* Problem to work on
Leave out the pictures and restate the rest of the data exactly.

--------------------------------------------------

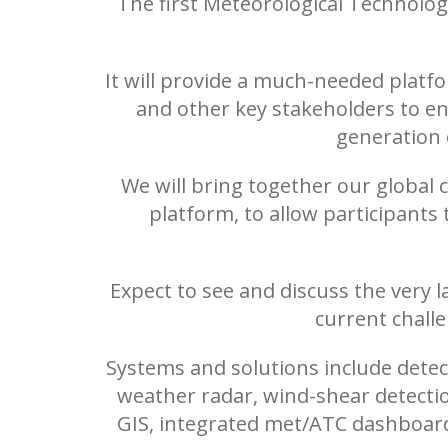
The first Meteorological Technolog
It will provide a much-needed platfo
and other key stakeholders to en
generation o
We will bring together our global
platform, to allow participants
Expect to see and discuss the very l
current chall
Systems and solutions include detec
weather radar, wind-shear detectio
GIS, integrated met/ATC dashboards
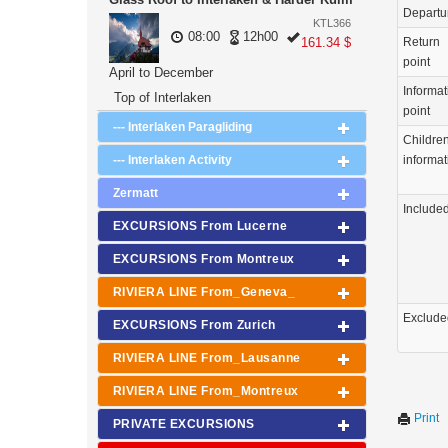
Departu
KTL366
08:00
12h00
161.34 $
Return
point
April to December
Informat
Top of Interlaken
point
--- Interlaken Paragliding
Childre
--- Interlaken Activity
informat
Zermatt
Include
EXCURSIONS From Lucerne
EXCURSIONS From Montreux
RIVIERA LINE From_Geneva_
Exclude
EXCURSIONS From Zurich
RIVIERA LINE From_Lausanne
RIVIERA LINE From_Montreux
Print
PRIVATE EXCURSIONS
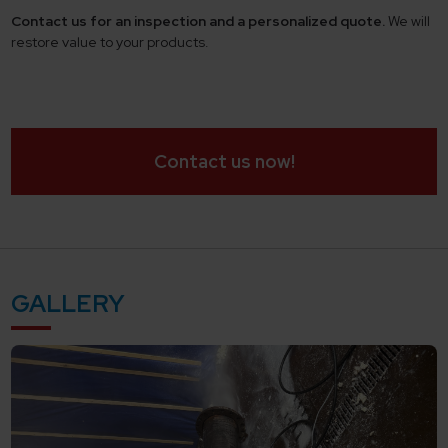
Contact us for an inspection and a personalized quote.
We will
restore value to your products.
Contact us now!
GALLERY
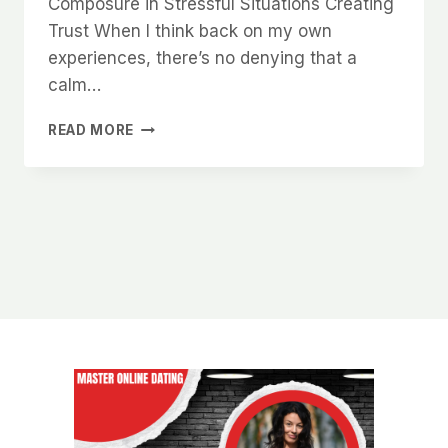
Composure in Stressful Situations Creating
Trust When I think back on my own
experiences, there’s no denying that a
calm…
WHY
READ MORE
WOMEN
ARE
NATURALLY
DRAWN
TO
MEN
WHO
HAVE
A
CALM
AND
COLLECTED
DEMEANOR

--------------------------------------------------

* Exercise solution
The first Meteorological Technolog
It will provide a much-needed platfo
and other key stakeholders to en
generation o
We will bring together our global
platform, to allow participants
Expect to see and discuss the very l
current chall
Systems and solutions include detec
weather radar, wind-shear detectio
GIS, integrated met/ATC dashboards
Departu
KTL366
08:00
12h00
161.34 $
Return
point
April to December
Informat
Top of Interlaken
point
--- Interlaken Paragliding
Childre
--- Interlaken Activity
informat
Zermatt
Include
EXCURSIONS From Lucerne
EXCURSIONS From Montreux
RIVIERA LINE From_Geneva_
Exclude
EXCURSIONS From Zurich
RIVIERA LINE From_Lausanne
RIVIERA LINE From_Montreux
Print
PRIVATE EXCURSIONS
Contact us for an inspection and a personalized quote.
We will
restore value to your products.
Contact us now!
GALLERY
Composure in Stressful Situations Creating
Trust When I think back on my own
experiences, there’s no denying that a
calm…
WHY
READ MORE
WOMEN
ARE
NATURALLY
DRAWN
TO
MEN
WHO
HAVE
A
CALM
AND
COLLECTED
DEMEANOR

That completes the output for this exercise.